— Problem —
Your answer must be every line of the data below that holds the string "degli", copied exactly.
(Task inputs Opens)
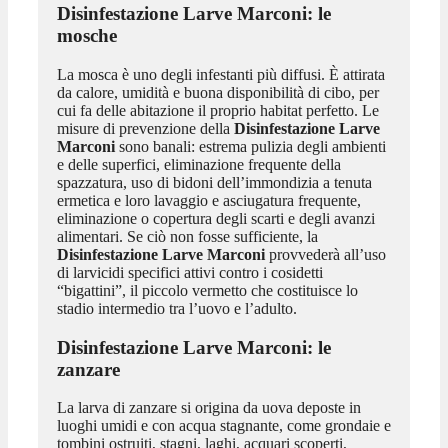
Disinfestazione Larve Marconi
: le
mosche
La mosca è uno degli infestanti più diffusi. È attirata
da calore, umidità e buona disponibilità di cibo, per
cui fa delle abitazione il proprio habitat perfetto. Le
misure di prevenzione della
Disinfestazione Larve
Marconi
sono banali: estrema pulizia degli ambienti
e delle superfici, eliminazione frequente della
spazzatura, uso di bidoni dell’immondizia a tenuta
ermetica e loro lavaggio e asciugatura frequente,
eliminazione o copertura degli scarti e degli avanzi
alimentari. Se ciò non fosse sufficiente, la
Disinfestazione Larve Marconi
provvederà all’uso
di larvicidi specifici attivi contro i cosidetti
“bigattini”, il piccolo vermetto che costituisce lo
stadio intermedio tra l’uovo e l’adulto.
Disinfestazione Larve Marconi
: le
zanzare
La larva di zanzare si origina da uova deposte in
luoghi umidi e con acqua stagnante, come grondaie e
tombini ostruiti, stagni, laghi, acquari scoperti,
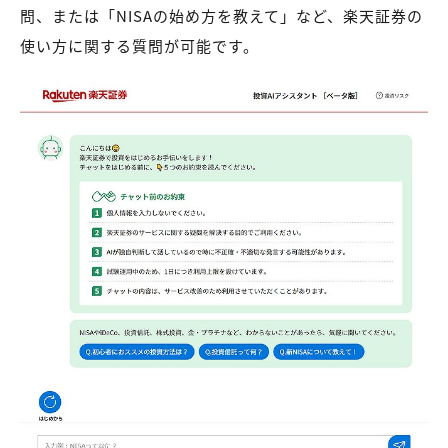
問、または「NISAの始め方を教えて」など、楽天証券の
使い方に関する質問が可能です。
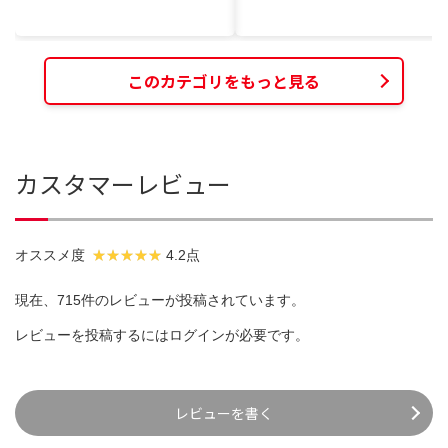
このカテゴリをもっと見る
カスタマーレビュー
オススメ度
4.2点
現在、715件のレビューが投稿されています。
レビューを投稿するには
ログイン
が必要です。
レビューを書く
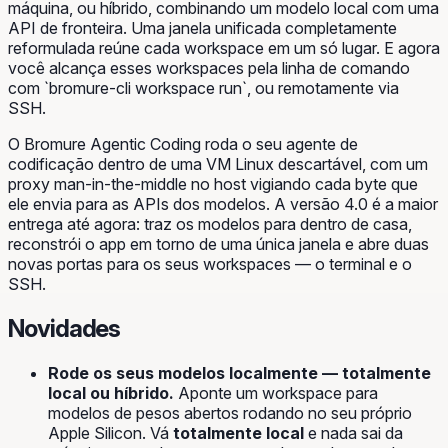
máquina, ou híbrido, combinando um modelo local com uma
API de fronteira. Uma janela unificada completamente
reformulada reúne cada workspace em um só lugar. E agora
você alcança esses workspaces pela linha de comando
com `bromure-cli workspace run`, ou remotamente via
SSH.
O Bromure Agentic Coding roda o seu agente de
codificação dentro de uma VM Linux descartável, com um
proxy man-in-the-middle no host vigiando cada byte que
ele envia para as APIs dos modelos. A versão 4.0 é a maior
entrega até agora: traz os modelos para dentro de casa,
reconstrói o app em torno de uma única janela e abre duas
novas portas para os seus workspaces — o terminal e o
SSH.
Novidades
Rode os seus modelos localmente — totalmente
local ou híbrido.
Aponte um workspace para
modelos de pesos abertos rodando no seu próprio
Apple Silicon. Vá
totalmente local
e nada sai da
(Task inputs Closes)
— Expected answer —
La mosca è uno degli infestanti più diffusi. È attirata
sono banali: estrema pulizia degli ambienti
eliminazione o copertura degli scarti e degli avanzi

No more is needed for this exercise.